Black is also the producer of Channel 4's Mesh animation scheme, producing digital animations including Covert, Daddy, Killing Time At Home and Watermelon Love.
Biography
Born in Glasgow, Black began her career as a trainee editor working on Derek Jarman's Caravaggio, before moving on to television with Halfway to Paradise.
Black set up her own production company, Blackwatch Media in 1995, and her first production was the documentary on crime writer James Ellroy's search for his mother's murderer, White Jazz. From this, she went on to produce and direct the series Post Mortem, about genius and illness, examining the lives and works of Beethoven, Virginia Woolf, Nijinsky, Montgomery Clift and Francis Bacon.
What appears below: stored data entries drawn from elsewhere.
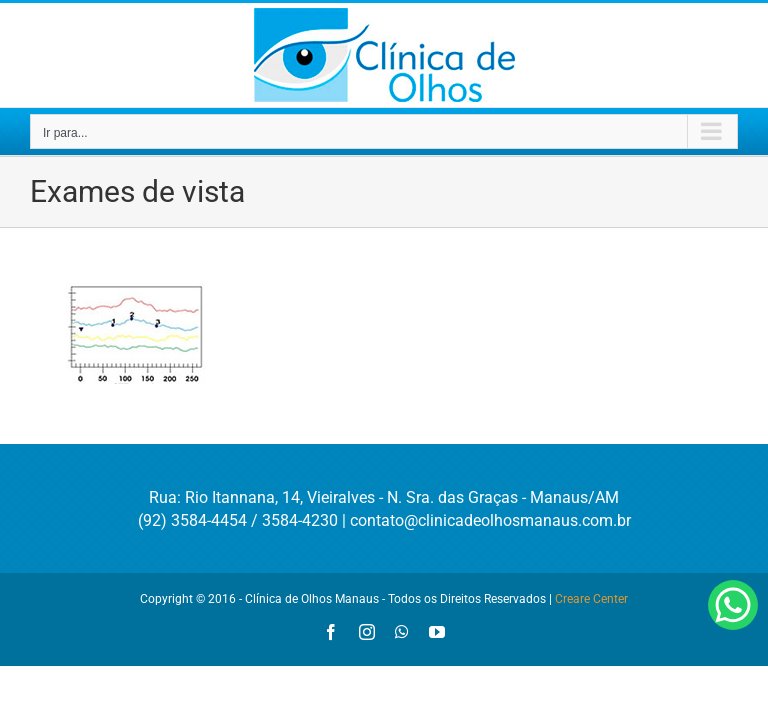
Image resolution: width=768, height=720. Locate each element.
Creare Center (591, 599)
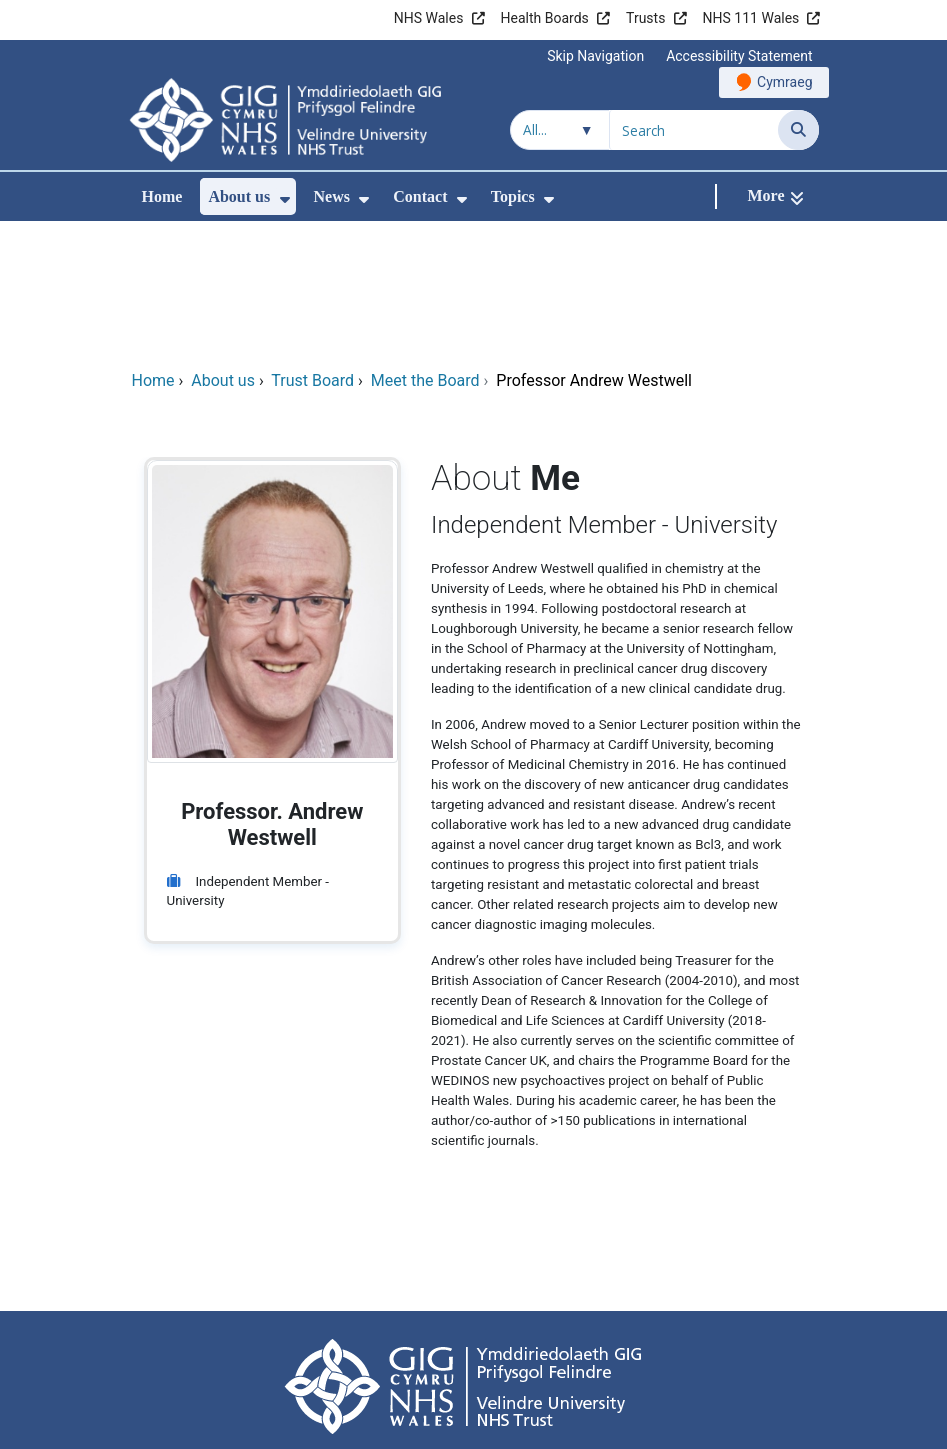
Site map (719, 1348)
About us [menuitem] (239, 196)
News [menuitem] (332, 196)
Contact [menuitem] (420, 196)
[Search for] (694, 130)
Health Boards (545, 18)
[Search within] (560, 130)
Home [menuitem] (162, 196)
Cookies (618, 1348)
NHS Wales (429, 18)
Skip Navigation (595, 56)
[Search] (798, 130)
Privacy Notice (521, 1348)
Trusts (645, 18)
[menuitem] (285, 199)
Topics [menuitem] (513, 196)
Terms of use (240, 1348)
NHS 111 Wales (751, 18)
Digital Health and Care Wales (692, 1423)
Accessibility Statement (739, 56)
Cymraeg (784, 82)
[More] (775, 196)
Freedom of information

In the late 1990s, she produced and directed the pop-promo series Mirrorball, featuring profiles on Spike Jonze, Mike Mills, Roman Coppola, Michel Gondry and Dawn Shadforth.
Black then went on to direct and produce a series of documentaries for Channel 4, including Designer Vaginas (2002), Bone Breakers (2002), When Freddie Met Kenny (2002), Snorting Coke With The BBC(2003), Banned in the UK and Banned Films, the latter presented by Tim Roth (2005), both were shown as part of the Channel 4 Banned season - which Black co-devised.
Since 2001, Black ran and produced Channel 4's digital animation scheme Mesh, producing four digital animations a year.
In 2007, Black produced Potapych: The Bear Who Loved Vodka, which won a BAFTA Scotland Award for Best Animated Film.
In 2012, Black produced UNESCO award winning photographer David Gillander's film The Neglected for Channel 4's series The Shooting Gallery.